EXTRACTED ENTRIES -
-=-=-=-=-
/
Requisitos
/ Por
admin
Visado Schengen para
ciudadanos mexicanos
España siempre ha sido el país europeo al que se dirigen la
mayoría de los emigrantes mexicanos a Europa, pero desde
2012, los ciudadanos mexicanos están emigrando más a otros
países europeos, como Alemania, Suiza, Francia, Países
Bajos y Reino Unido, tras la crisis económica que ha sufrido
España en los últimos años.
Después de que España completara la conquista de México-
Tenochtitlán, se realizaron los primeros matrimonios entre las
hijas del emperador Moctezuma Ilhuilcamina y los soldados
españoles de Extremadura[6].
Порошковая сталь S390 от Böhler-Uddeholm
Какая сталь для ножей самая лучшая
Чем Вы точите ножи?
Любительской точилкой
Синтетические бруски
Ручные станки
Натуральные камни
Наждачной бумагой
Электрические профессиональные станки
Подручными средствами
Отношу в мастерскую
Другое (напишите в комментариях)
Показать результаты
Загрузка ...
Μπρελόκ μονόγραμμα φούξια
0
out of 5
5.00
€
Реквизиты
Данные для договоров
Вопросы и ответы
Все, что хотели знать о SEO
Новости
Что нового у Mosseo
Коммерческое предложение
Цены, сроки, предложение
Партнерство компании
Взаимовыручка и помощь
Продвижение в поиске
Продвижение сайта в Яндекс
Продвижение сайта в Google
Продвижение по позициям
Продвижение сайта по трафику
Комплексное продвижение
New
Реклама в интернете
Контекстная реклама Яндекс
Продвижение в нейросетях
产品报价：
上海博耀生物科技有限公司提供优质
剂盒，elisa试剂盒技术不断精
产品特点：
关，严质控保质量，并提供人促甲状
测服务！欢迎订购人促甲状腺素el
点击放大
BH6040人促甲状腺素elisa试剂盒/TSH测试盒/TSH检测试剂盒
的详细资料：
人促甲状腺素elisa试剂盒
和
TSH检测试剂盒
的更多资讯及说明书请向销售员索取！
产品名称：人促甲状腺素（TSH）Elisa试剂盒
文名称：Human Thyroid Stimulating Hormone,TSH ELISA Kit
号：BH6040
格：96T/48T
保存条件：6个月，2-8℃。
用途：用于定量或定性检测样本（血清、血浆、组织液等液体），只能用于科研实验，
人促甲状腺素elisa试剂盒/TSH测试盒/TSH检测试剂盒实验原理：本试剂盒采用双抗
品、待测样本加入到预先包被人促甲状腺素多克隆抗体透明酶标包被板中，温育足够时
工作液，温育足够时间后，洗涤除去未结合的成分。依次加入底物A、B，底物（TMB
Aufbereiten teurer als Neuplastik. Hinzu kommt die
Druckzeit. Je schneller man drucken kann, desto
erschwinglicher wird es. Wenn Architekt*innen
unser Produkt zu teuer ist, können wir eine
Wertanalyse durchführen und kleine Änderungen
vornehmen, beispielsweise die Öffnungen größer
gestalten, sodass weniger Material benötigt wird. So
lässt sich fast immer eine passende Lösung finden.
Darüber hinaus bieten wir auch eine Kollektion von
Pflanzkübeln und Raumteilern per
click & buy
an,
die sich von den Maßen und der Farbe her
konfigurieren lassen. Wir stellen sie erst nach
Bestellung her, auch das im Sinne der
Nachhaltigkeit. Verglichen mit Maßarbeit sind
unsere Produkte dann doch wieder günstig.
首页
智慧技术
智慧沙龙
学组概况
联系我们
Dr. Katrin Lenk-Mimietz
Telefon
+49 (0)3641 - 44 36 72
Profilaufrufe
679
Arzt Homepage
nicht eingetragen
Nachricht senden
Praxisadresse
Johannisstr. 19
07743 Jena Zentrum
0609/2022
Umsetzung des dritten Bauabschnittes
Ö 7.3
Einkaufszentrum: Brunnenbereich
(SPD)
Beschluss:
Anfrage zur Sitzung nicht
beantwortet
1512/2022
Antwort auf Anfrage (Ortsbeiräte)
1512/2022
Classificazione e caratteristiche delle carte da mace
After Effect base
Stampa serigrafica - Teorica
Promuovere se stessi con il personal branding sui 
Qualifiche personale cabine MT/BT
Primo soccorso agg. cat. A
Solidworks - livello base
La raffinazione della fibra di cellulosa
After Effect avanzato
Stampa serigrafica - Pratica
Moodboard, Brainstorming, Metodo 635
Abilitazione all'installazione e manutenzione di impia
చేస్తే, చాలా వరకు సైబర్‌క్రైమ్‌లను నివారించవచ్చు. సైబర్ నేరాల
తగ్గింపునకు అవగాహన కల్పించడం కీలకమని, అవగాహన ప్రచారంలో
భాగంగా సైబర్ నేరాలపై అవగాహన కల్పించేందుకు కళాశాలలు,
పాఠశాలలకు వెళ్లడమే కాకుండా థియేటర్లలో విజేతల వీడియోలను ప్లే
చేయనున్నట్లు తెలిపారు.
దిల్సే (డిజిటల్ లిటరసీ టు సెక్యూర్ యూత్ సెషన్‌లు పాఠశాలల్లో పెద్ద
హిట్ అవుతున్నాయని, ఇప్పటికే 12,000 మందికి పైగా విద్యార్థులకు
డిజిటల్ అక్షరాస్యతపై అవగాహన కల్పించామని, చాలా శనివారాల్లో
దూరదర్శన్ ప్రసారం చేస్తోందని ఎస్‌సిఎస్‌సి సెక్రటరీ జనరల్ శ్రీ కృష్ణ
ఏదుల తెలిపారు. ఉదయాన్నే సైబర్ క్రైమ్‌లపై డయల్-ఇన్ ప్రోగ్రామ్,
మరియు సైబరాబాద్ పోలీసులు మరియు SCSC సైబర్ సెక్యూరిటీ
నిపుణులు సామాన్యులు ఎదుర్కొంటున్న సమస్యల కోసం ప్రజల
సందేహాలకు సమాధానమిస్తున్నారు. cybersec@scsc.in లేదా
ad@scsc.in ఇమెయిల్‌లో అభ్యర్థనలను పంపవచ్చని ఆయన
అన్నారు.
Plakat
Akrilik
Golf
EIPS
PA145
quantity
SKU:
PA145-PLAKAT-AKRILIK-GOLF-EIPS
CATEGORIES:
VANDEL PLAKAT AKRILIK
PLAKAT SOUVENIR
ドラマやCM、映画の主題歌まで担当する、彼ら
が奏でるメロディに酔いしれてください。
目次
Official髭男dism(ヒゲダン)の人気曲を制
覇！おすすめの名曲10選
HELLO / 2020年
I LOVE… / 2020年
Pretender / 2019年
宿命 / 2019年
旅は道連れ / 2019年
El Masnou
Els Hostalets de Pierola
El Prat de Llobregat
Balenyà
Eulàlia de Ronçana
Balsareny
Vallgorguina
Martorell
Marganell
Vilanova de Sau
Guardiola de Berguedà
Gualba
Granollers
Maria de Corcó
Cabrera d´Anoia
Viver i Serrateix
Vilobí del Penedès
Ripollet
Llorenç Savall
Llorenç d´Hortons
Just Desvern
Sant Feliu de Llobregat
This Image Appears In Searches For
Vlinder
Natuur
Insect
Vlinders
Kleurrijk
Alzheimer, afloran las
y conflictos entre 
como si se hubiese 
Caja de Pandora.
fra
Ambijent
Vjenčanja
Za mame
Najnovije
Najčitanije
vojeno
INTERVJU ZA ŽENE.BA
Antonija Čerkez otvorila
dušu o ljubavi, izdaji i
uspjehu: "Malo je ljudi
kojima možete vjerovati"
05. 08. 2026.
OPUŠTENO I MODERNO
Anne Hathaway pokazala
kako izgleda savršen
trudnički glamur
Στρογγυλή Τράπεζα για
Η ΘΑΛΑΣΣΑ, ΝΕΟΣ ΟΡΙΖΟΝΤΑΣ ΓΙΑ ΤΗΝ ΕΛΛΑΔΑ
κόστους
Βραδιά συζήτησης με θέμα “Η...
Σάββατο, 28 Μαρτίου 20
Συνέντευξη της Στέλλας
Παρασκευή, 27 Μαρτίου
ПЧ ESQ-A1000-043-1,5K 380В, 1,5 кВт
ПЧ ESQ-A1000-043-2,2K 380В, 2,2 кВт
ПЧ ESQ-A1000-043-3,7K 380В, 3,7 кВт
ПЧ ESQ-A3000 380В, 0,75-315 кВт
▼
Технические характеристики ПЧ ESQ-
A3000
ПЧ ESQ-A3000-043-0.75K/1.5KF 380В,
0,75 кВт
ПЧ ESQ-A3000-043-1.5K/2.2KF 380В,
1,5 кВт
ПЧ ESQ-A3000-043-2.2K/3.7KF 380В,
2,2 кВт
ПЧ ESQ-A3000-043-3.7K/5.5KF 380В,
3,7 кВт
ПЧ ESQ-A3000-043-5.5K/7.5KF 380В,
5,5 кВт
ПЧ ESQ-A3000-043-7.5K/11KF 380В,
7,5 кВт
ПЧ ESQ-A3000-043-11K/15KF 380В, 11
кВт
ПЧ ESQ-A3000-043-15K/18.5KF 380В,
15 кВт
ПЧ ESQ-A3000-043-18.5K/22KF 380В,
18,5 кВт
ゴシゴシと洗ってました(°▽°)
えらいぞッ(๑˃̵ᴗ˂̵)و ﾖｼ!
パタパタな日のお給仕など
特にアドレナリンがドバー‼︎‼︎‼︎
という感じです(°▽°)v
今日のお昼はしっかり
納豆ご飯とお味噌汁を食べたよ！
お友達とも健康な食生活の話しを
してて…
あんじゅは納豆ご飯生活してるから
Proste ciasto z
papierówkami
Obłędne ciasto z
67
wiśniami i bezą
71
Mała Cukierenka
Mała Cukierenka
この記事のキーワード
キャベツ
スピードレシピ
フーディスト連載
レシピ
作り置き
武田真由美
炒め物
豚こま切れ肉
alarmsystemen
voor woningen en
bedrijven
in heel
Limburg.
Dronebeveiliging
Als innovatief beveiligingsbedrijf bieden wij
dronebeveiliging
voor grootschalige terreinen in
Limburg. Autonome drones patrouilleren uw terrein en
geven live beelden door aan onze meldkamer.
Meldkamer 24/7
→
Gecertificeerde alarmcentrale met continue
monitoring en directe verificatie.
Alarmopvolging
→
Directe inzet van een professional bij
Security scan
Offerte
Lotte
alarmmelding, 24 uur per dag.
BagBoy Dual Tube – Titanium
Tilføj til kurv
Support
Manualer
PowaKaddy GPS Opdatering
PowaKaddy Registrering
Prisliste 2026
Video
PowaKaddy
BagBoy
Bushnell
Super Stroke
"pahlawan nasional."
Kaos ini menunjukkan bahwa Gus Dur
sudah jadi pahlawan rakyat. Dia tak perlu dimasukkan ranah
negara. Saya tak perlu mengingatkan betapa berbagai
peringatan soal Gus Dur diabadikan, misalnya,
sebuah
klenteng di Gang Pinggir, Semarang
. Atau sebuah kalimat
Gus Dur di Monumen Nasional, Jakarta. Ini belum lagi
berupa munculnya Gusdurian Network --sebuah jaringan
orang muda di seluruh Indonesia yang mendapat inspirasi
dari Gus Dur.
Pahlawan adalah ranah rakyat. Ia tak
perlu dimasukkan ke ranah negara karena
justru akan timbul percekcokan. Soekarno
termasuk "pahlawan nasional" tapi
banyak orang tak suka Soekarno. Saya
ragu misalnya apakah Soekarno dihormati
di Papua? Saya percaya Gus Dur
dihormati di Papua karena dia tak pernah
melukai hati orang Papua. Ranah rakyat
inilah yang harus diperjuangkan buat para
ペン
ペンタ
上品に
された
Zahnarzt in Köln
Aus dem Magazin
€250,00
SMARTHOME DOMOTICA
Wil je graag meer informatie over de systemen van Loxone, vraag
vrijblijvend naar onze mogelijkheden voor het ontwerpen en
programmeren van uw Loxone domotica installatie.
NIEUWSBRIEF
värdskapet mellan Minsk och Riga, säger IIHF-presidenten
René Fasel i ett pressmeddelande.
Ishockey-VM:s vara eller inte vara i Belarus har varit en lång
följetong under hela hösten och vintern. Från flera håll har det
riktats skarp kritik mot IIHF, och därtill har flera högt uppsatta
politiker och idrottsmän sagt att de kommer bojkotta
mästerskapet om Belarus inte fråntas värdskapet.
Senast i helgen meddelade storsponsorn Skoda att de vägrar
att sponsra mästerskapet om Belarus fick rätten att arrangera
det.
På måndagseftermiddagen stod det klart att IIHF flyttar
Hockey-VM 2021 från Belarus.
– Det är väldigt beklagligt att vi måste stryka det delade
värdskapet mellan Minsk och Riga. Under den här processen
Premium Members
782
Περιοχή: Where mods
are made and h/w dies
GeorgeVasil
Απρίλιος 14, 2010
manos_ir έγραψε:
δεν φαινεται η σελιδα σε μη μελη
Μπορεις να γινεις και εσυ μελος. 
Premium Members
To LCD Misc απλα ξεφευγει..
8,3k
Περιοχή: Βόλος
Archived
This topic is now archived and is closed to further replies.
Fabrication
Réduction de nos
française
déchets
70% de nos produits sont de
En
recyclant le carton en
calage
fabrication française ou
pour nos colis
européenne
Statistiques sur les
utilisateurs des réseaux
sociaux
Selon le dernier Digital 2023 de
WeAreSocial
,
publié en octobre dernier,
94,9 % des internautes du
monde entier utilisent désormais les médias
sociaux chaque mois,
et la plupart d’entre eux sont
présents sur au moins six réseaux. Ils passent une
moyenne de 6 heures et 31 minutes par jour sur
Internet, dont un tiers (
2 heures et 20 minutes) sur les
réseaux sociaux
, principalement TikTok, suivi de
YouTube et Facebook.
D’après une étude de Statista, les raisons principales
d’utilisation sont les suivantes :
-=-=-=-=-
TASK GOAL - Starting at the line with "moyenne de 6", copy each line through the end of the data, both ends included, and give nothing else.

RESPONSE AREA -
moyenne de 6 heures et 31 minutes par jour sur
Internet, dont un tiers (
2 heures et 20 minutes) sur les
réseaux sociaux
, principalement TikTok, suivi de
YouTube et Facebook.
D’après une étude de Statista, les raisons principales
d’utilisation sont les suivantes :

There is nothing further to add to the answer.